Scream Bhuja Mini | Carver Proteus | Caliber II | Caguamas | Dual Flipsky 6354 | UNIK Core Series Dual mount | DIY Samsung 30q 10s3p | Unity | Wooden firefly remote

image image image image image image With the benefit of hindsight, it’s now easy to see what a fool I was.

I actually thought my first build would knock it out of the park so well that people would be contacting me asking me to build them a board. I’m thankful that I resisted the urge to order extra parts for all the orders that were gonna roll in. F—k that. I’m taking at least a month off building electric skateboards.

It should be fairly obvious where the inspiration came from. I wanted a boosted mini. But I wanted to build it myself. As a first build, my original intention was to go basic. First plan was full TB kit, with an aliexpress battery because getting batteries to New Zealand is pretty close to impossible.

Creating a boosted mini clone, the calibers and Orangatang wheels kind of chose themselves. I went with Caguamas, cos why not?

Turns out wheel bite is why not. As a result my riser game means my board can double as a mobile scaffolding platform.

The Caguamas came from evolve in NZ and it they had a package with the evolve kegel wheel pulleys so I went with those.

Not sure if the recommendation for the deck came from this forum but basically I found a discussion online where someone was asking about buying a boosted mini deck and the carver proteus was one of the decks recommended.

I decided to make my own enclosure using carbon fibre and a DIY vacuum press setup. Basically just made the shape I wanted out of insulation foam, laid a couple of sheets of carbon fibre over it, spread a bunch of epoxy resin over it, peel ply, breather ply, then chucked the whole lot in a vacuum storage bag overnight.
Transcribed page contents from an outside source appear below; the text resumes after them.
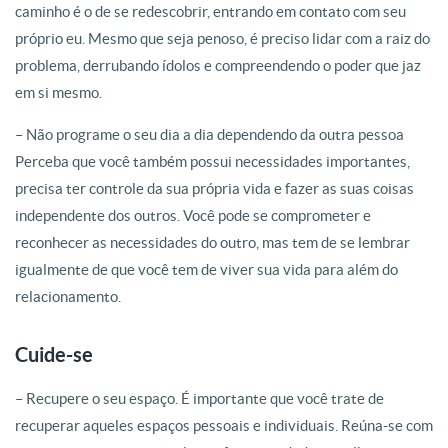
caminho é o de se redescobrir, entrando em contato com seu
próprio eu. Mesmo que seja penoso, é preciso lidar com a raiz do
problema, derrubando ídolos e compreendendo o poder que jaz
em si mesmo.
– Não programe o seu dia a dia dependendo da outra pessoa
Perceba que você também possui necessidades importantes,
precisa ter controle da sua própria vida e fazer as suas coisas
independente dos outros. Você pode se comprometer e
reconhecer as necessidades do outro, mas tem de se lembrar
igualmente de que você tem de viver sua vida para além do
relacionamento.
Cuide-se
– Recupere o seu espaço. É importante que você trate de
recuperar aqueles espaços pessoais e individuais. Reúna-se com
I got a decal cut out with my SCREAM logo and stuck that on, then did a few coats of expoxy and polyurethane.I also did a single carbon fibre layer on the base of the deck.

None of this turned out how I wanted. The polyurethane yellowed and made the scream sticker look pretty average. Getting a perfect finish proved to be a bridge too far. In the end I gave it a final sand, slapped a thick coat of polyurethane on it, and reminded myself it’s all gonna get scratched to f—kery eventually anyway.

I used stainless inserts in the deck, and stainless bolts with brass washers. For griptape I went with MOB and cut out my scream logo.

I read a bunch of discussions online about the best mount for calibers and settled on the UNIK core series dual caliber mount. It’s pricey, but I can really see the benefit. Even if it bends or comes loose I think it will still function due to the crossbar setup.

Going with the UNIK setup did mean I had some issues with spacing. I was really nervous that the 113mm crossbar wouldn’t fit 6354 motors so I went with the 123mm crossbar. With 15mm belts and the evolve pulleys I thought I wouldn’t have enough space on the standard caliber axle. So I ordered one e-caliber truck.

I had to cut the hanger down to fit the evolve pulleys. I did this in my drill press with a file. I butchered it a bit, and ended up cutting into the axle.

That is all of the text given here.